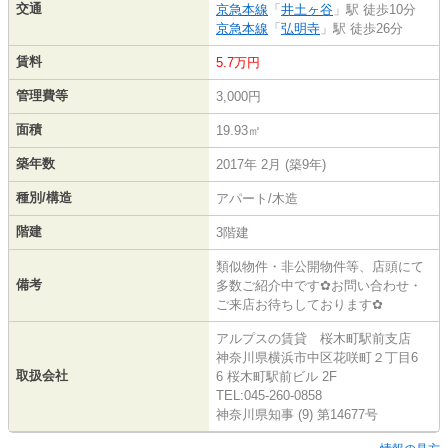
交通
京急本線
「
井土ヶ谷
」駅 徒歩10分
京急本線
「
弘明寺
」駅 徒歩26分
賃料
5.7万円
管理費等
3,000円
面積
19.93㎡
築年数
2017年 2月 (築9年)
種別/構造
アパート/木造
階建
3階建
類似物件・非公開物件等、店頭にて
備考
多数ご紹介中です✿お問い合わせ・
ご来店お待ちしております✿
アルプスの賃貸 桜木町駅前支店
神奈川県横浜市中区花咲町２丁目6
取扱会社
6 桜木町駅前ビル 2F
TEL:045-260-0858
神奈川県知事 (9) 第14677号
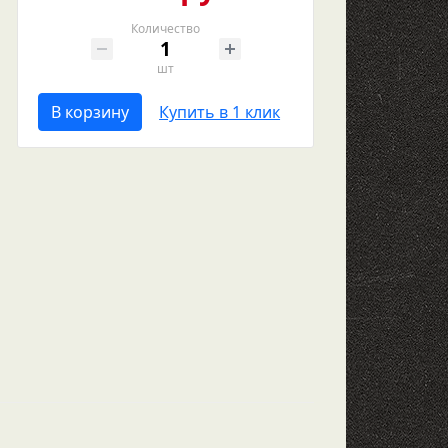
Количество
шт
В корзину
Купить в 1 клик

********

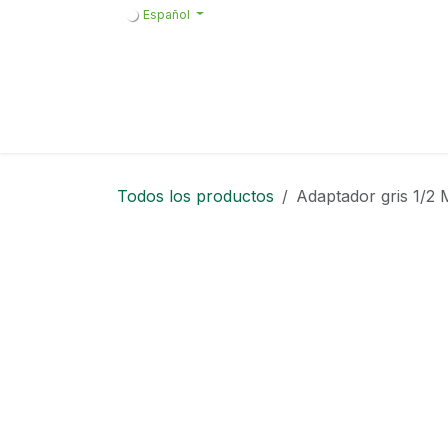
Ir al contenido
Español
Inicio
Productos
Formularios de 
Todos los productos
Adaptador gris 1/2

********

#### Work to complete
Nothing should appear in the answer except the lines above from the line with "Formularios de" through the line with "Adaptador gris 1/2", both included, written out exactly.

#### Response to this task
Formularios de 
Todos los productos
Adaptador gris 1/2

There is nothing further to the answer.